The three most important structures are Scene (defined in scene.thrift), Task and TaskSimulation (both are in task.thrift). Scene contains all objects that should be a part of simulation, i.e., it contains both the bodies from task definition and bodies added by the user. Task contains a scene and the definition of the goal of task, i.e., a relation that should hold for the to be considered solved. Finally, TaskSimulation contains positions of all objects at every timestamp. It also contains information on whether the goal condition was satisfied at any point of time and whether the task is deemed solved.

A simple way to see how the task object look like, is to load and print arbitrary task:

>>> import phyre.loader
>>> all_tasks = phyre.loader.load_compiled_task_dict()
>>> all_tasks["00000:000"]
Task(taskId='00000:000', scene=Scene(bodies=[Body(position=Vector(x=128.0, y=-2.5), bodyType=1, angle=0.0, ...

Simulation interface

The low level interface lives in [simulator.py][https://github.com/facebookresearch/phyre/blob/master/src/python/phyre/simulator.py] and simulator_bidings.cc. The former is a thin wrapper over the latter. Below are the main function you may use.

simulate_scene(
    scene: scene_if.Scene,
    steps: int = DEFAULT_MAX_STEPS
    ) -> List[scene_if.Scene]

Runs a simulation on a given scene for a given number of steps and retuns a list of scenes. Note, this function tasks Scene rather than Task and therefore does not do any checks for solvability.

simulate_task(
    task: task_if.Task,
    steps: int = DEFAULT_MAX_STEPS,
    stride: int = DEFAULT_STRIDE
) -> task_if.TaskSimulation

Runs a simulation on the task and returns a TaskSimulation object. The stride parameter allows to reduce the output size by skipping some frames. By default stride is equal FPS (60), i.e., we return one scene per second.

scene_to_raster(scene: scene_if.Scene) -> np.ndarray

Converts the scene to an integer array height x width containing color codes. The color codes are copied from the color attribute of Body objects in the Scene.

add_user_input_to_scene(
    scene: scene_if.Scene,
    user_input: scene_if.UserInput,
    keep_space_around_bodies: bool = True,
    allow_occlusions: bool = False
) -> scene_if.Scene

Adds user input objects to the scene, i.e., populates scene.user_input_bodies. If allow_occlusions is False and some user input input bodies occlude scene bodies, then these will be ignored.

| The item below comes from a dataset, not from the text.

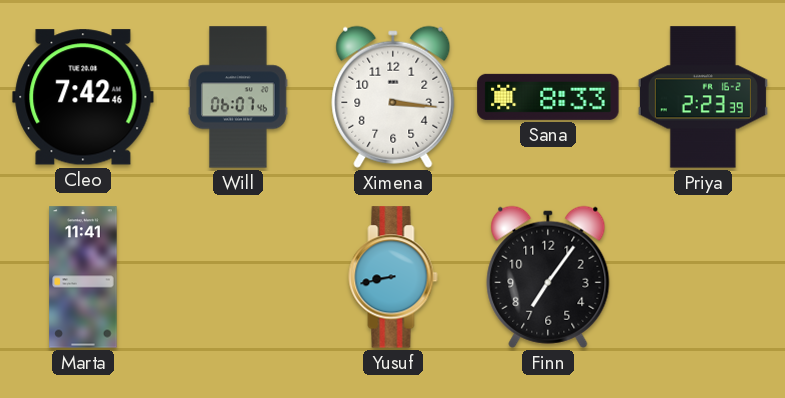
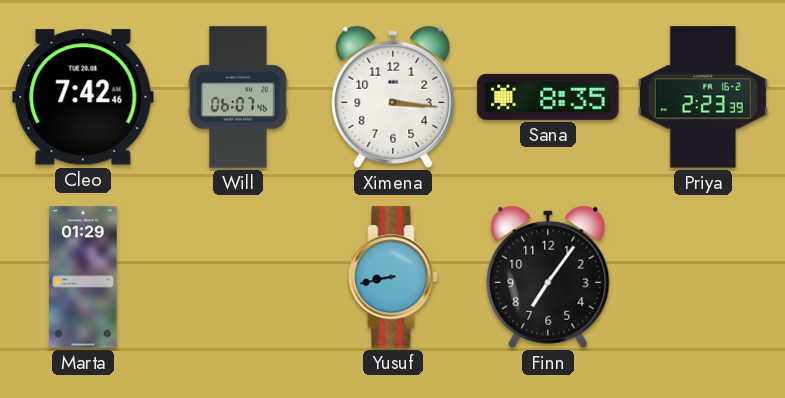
Sana: 8:33 -> 8:35
Marta: 11:41 -> 01:29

Note, that you can populate this field manualle with arbitrary scene.Body's.

These functions are the core of the simulator inteface. ActionSimulator.simulate_action is essentially a fused combination of functions above.

Tinkering with the physics

To make generalization in the Phyre dataset feasible we use the parameters for all simulations and bodies. This includes FPS, precision of collision resolving, gravity, density, friction and restitution and damping factors. However, as everything is Thrift, it's easy to add required parameters per object or per task in Python, and use it in C++. The same goes the other way, i.e., if you want to get more data, e.g., speeds of the objects, you can add them to TaskSimulation in C++ and use in Python. Feel free to open an issue, if you need help with that.